Scott, the central character of the story, was a neurotic former model and would-be horse-trainer Thorpe met at a riding stable in 1960. The two men became quickly friends of sorts. If Scott is to be believed, sex with Thorpe was as dry and unwelcome as eating a hedgehog: one wonders why he kept going back for more. Scott's greatest obsession, though, was the matter of his lost national insurance card which Thorpe allegedly promised to help resolve. If only he'd done that, he might have saved himself a lot of grief.

Instead, he turned the matter over to a fellow West Country Liberal MP, Peter Bessell, who like so many of the characters in this story was also a raving liar. Bessell eventually turned on Thorpe and became the prosecution's star witness, and although Thorpe was acquitted the two men destroyed each other. Bessell died in 1985.

Freeman's prose is journalese and cliche-ridden. His grasp of British political history is a bit sloppy: the Asquith-Lloyd George split happened in 1916 and not the Twenties, and Scott could not have telephoned Bessell in his Commons office in October 1970 if Bessell chose not to contest the June 1970 election. That said, though, the horrible detail of this story makes it hard to put down.

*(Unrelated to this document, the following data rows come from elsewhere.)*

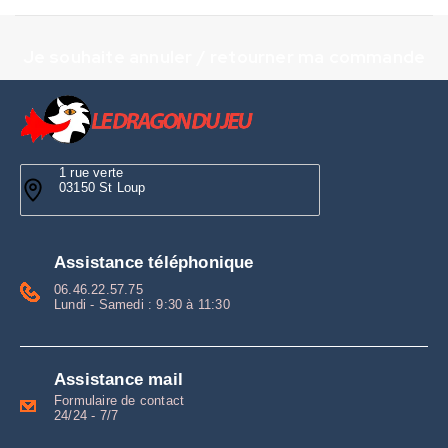
Je souhaite annuler / retourner ma commande
1 rue verte
03150 St Loup
Assistance téléphonique
06.46.22.57.75
Lundi - Samedi : 9:30 à 11:30
Assistance mail
Formulaire de contact
24/24 - 7/7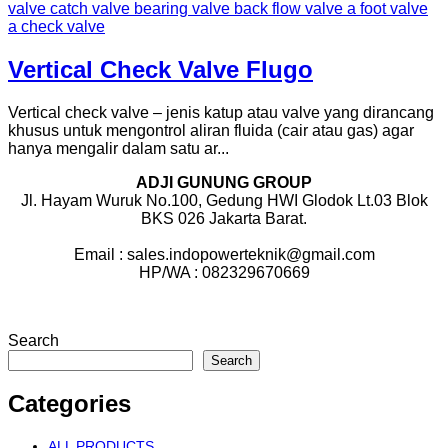
Vertical Check Valve Flugo
Vertical check valve – jenis katup atau valve yang dirancang
khusus untuk mengontrol aliran fluida (cair atau gas) agar
hanya mengalir dalam satu ar...
ADJI GUNUNG GROUP
Jl. Hayam Wuruk No.100, Gedung HWI Glodok Lt.03 Blok
BKS 026 Jakarta Barat.
Email : sales.indopowerteknik@gmail.com
HP/WA : 082329670669
Search
Search
Categories
ALL PRODUCTS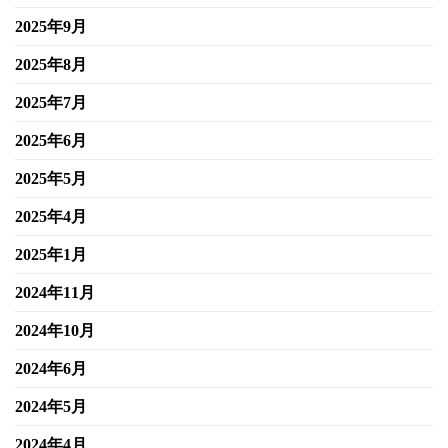
2025年9月
2025年8月
2025年7月
2025年6月
2025年5月
2025年4月
2025年1月
2024年11月
2024年10月
2024年6月
2024年5月
2024年4月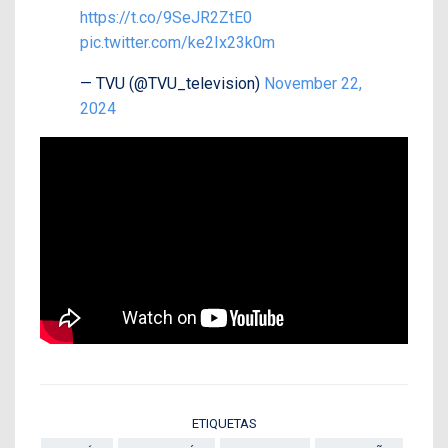
https://t.co/9SeJR2ZtE0
pic.twitter.com/ke2Ix23k0m
— TVU (@TVU_television)
November 22,
2024
ETIQUETAS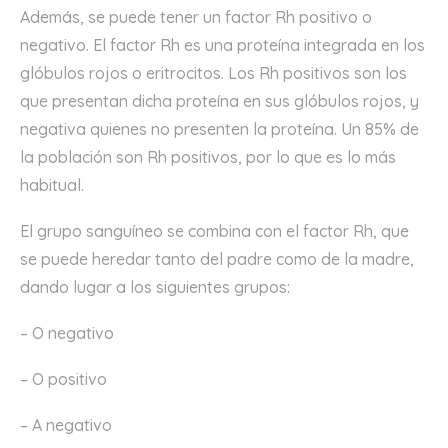
Además, se puede tener un factor Rh positivo o
negativo. El factor Rh es una proteína integrada en los
glóbulos rojos o eritrocitos. Los Rh positivos son los
que presentan dicha proteína en sus glóbulos rojos, y
negativa quienes no presenten la proteína. Un 85% de
la población son Rh positivos, por lo que es lo más
habitual.
El grupo sanguíneo se combina con el factor Rh, que
se puede heredar tanto del padre como de la madre,
dando lugar a los siguientes grupos:
– O negativo
– O positivo
– A negativo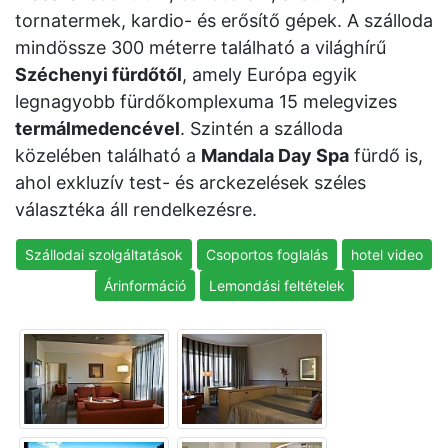
tornatermek, kardio- és erősítő gépek. A szálloda
mindössze 300 méterre található a világhírű
Széchenyi fürdőtől
, amely Európa egyik
legnagyobb fürdőkomplexuma 15 melegvizes
termálmedencével
. Szintén a szálloda
közelében található a
Mandala Day Spa
fürdő is,
ahol exkluzív test- és arckezelések széles
választéka áll rendelkezésre.
Szállodai szolgáltatások
Csoportos foglalás
hotel video
Árinformáció
Lemondási feltételek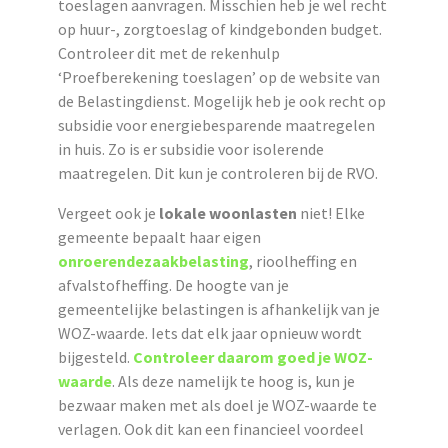
toeslagen aanvragen. Misschien heb je wel recht
op huur-, zorgtoeslag of kindgebonden budget.
Controleer dit met de rekenhulp
‘Proefberekening toeslagen’ op de website van
de Belastingdienst. Mogelijk heb je ook recht op
subsidie voor energiebesparende maatregelen
in huis. Zo is er subsidie voor isolerende
maatregelen. Dit kun je controleren bij de RVO.
Vergeet ook je
lokale woonlasten
niet! Elke
gemeente bepaalt haar eigen
onroerendezaakbelasting
, rioolheffing en
afvalstofheffing. De hoogte van je
gemeentelijke belastingen is afhankelijk van je
WOZ-waarde. Iets dat elk jaar opnieuw wordt
bijgesteld.
Controleer daarom goed je WOZ-
waarde
. Als deze namelijk te hoog is, kun je
bezwaar maken met als doel je WOZ-waarde te
verlagen. Ook dit kan een financieel voordeel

The day Thorpe was acquitted, he walked out of court waving triumphantly. But the verdict left the nation divided and Thorpe's end, though he refused to accept it then, was political oblivion.

Curiously, there are those who refuse to believe that Thorpe brought his fate upon himself by lying about his homosexuality. Some of his supporters have accused Simon Freeman and Barrie Penrose of lying. They have not done so. But if there is a moral to be drawn from this book it is that telling lies fractures and weakens the soul. Jeremy Thorpe - and Neil Hamilton, 21 years later - would have us believe that lying is OK. Have we become so enfeebled that this no longer makes us very very angry?